What has been changed?
The patch fixes a couple of problems with the current implementation of Ice in terms of C++ standard compliance. The biggest issue is the way the upCast functions are overloaded. The standard says:
First, the compiler does unqualified lookup in the scope where the name was written. For a template, this means the lookup is done at the point where the template is defined, not where it's instantiated. Since Multiply hasn't been declared yet at this point, unqualified lookup won't find it.
Second, if the name is called like a function, then the compiler also does argument-dependent lookup (ADL). (Sometimes unqualified lookup can suppress ADL; see [basic.lookup.argdep]p3 for more information.) In ADL, the compiler looks at the types of all the arguments to the call. When it finds a class type, it looks up the name in that class's namespace; the result is all the declarations it finds in those namespaces, plus the declarations from unqualified lookup. However, the compiler doesn't do ADL until it knows all the argument types.
Since most of the upCast overloads are provided on incomplete types and after Handle has been included, the only way to lookup the correct overload (which has to be matching, since the forward declared types naturally don't provide any information on object hierarchy) is by ADL. For ADL to work, the overload has to be provided within the types namespace. Therefore a large portion of this patch is moving upCast overloads out of IceInternal into the Ice namespace. On the one hand this litters the Ice namespace with many different overloads of upCast, on the other this seemed the easiest and most straight forward solution within breaking any internals and massive testing. Since upCast is also used within generated code slice2cpp has been changed accordingly.
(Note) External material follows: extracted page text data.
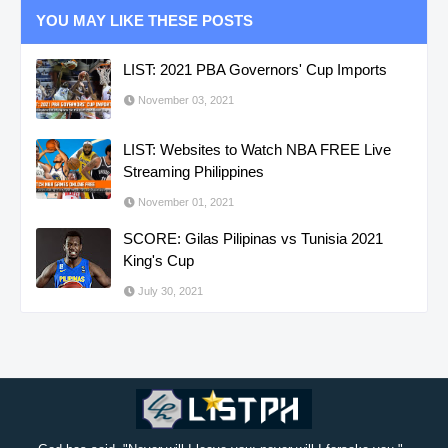
YOU MAY LIKE THESE POSTS
LIST: 2021 PBA Governors' Cup Imports
November 03, 2021
LIST: Websites to Watch NBA FREE Live
Streaming Philippines
November 01, 2021
SCORE: Gilas Pilipinas vs Tunisia 2021
King's Cup
July 30, 2021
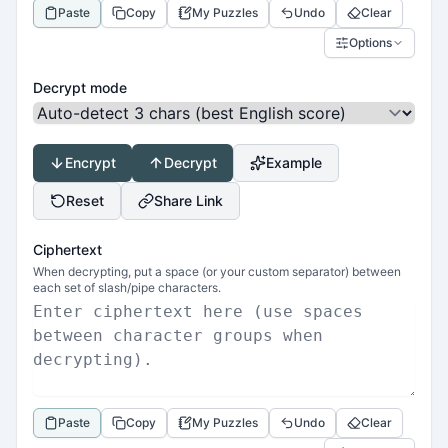
Paste
Copy
My Puzzles
Undo
Clear
Options
Decrypt mode
Encrypt
Decrypt
Example
Reset
Share Link
Ciphertext
When decrypting, put a space (or your custom separator) between
each set of slash/pipe characters.
Paste
Copy
My Puzzles
Undo
Clear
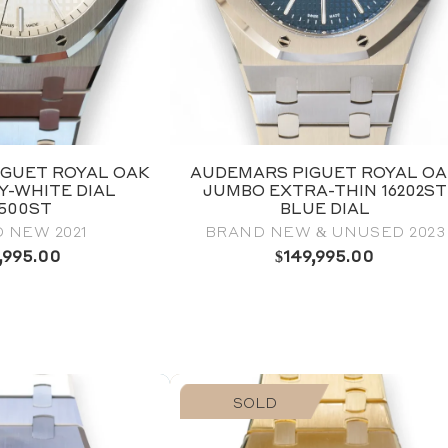
GUET ROYAL OAK
AUDEMARS PIGUET ROYAL O
RY-WHITE DIAL
JUMBO EXTRA-THIN 16202ST
5500ST
BLUE DIAL
 NEW 2021
BRAND NEW & UNUSED 2023
,995.00
$
149,995.00
SOLD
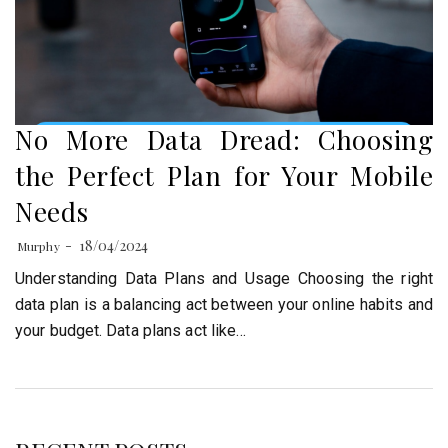
No More Data Dread: Choosing
the Perfect Plan for Your Mobile
Needs
18/04/2024
Murphy
Understanding Data Plans and Usage Choosing the right
data plan is a balancing act between your online habits and
your budget. Data plans act like…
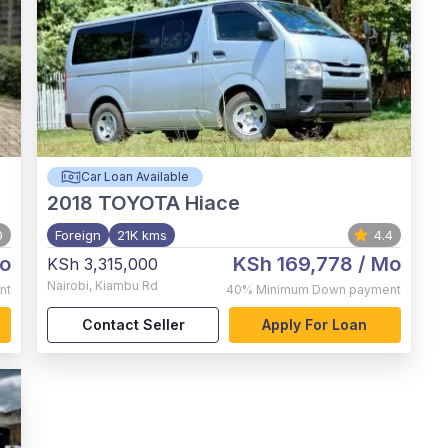
Car Loan Available
2018
TOYOTA Hiace
0
Foreign
21K kms
4.4
o
KSh 169,778
/ Mo
KSh 3,315,000
Nairobi
,
Kiambu Rd
nt
40%
Minimum Down payment
Contact Seller
Apply For Loan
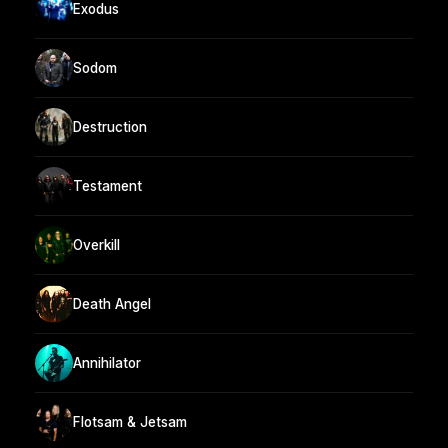
Exodus
Sodom
Destruction
Testament
Overkill
Death Angel
Annihilator
Flotsam & Jetsam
The patch also fixes a cyclic inclusion problem caused by clang's stricter evaluation of template types (throwing a forward declared exception from within a template class) and other minor declaration order problems and glitches (old) gcc was fine with.
The changes implemented for gcc 4.7 are mostly cosmetic, a lot of compiler warning suppression (NDEBUG/assert).
Compilation flags
clang:Plain clang++, no further parameters (therefore C++03, system's stdc++)
gcc 4.7.1: CXX=g++47 -std=gnu++11 -I/usr/local/lib/gcc47/include/c++ -Wno-deprecated-declarations
gcc 4.2.1: g++
Caveats
This didn't compile yet using -std=c++11 since there are unresolved issues with strtoll on my platform. Ultimately I would like to see this compile using clang, C++11 and clang's libc++. Right now I can't get my hands on it in a near production environment so this has to wait.
Instructions for FreeBSD ports
Assuming you want to compile Ice using clang:
Make sure you've set
Code:
CC=clang
CXX=clang++
CPP=clang -E
(e.g. in your make.conf)
Make sure you have the latest port collection (portsnap fetch update) and patch the ice port using:
Code:
patch -p0 </path/to/freebsd_port_devel_ice.patch.txt
From there it's basically make install:
Code:
cd /usr/ports/devel/ice
make install clean
Conclusion/Disclaimer
After applying the patch, compiling Ice using clang works flawlessly and only a few intentional deprecation warnings show up. Switching to C++11 and clang's own libc++ will be the next logical step. Obviously I cannot give any guarantees for any of the code, but by all I can tell Ice behaves pretty much like it should.